__What the task asks__
Return the following lines and nothing else: the one holding "Outline whatever counts" and all those after it in the records below, unchanged, minus any pictures.

---*---

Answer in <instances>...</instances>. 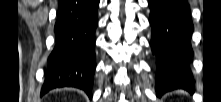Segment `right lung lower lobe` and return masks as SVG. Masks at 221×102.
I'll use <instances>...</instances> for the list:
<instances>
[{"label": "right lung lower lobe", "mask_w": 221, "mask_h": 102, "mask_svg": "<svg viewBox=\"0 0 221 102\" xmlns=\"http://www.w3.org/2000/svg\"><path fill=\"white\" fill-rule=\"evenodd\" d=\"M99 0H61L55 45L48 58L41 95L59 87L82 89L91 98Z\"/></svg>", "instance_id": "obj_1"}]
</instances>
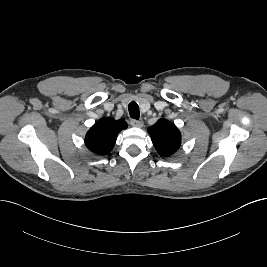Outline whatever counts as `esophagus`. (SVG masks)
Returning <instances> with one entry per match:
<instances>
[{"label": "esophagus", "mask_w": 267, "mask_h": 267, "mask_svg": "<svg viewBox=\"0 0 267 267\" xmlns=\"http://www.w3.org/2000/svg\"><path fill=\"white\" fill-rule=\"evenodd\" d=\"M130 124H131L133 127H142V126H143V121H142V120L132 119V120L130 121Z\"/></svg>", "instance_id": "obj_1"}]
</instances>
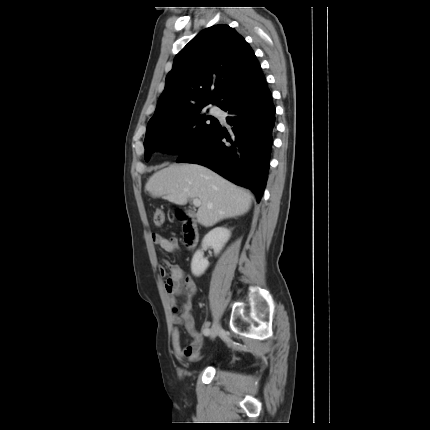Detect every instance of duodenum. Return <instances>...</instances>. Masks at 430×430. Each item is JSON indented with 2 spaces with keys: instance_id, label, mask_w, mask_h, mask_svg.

---*---

__Response area__
Outline whatever counts as `esophagus`. (SVG masks)
Returning <instances> with one entry per match:
<instances>
[{"label": "esophagus", "mask_w": 267, "mask_h": 267, "mask_svg": "<svg viewBox=\"0 0 267 267\" xmlns=\"http://www.w3.org/2000/svg\"><path fill=\"white\" fill-rule=\"evenodd\" d=\"M130 124H131L133 127H142V126H143V121H142V120L132 119V120L130 121Z\"/></svg>", "instance_id": "obj_1"}]
</instances>
Detect every instance of duodenum. Return <instances>...</instances>. Masks at 430×430. Each item is JSON indented with 2 spaces with keys: instance_id, label, mask_w, mask_h, mask_svg.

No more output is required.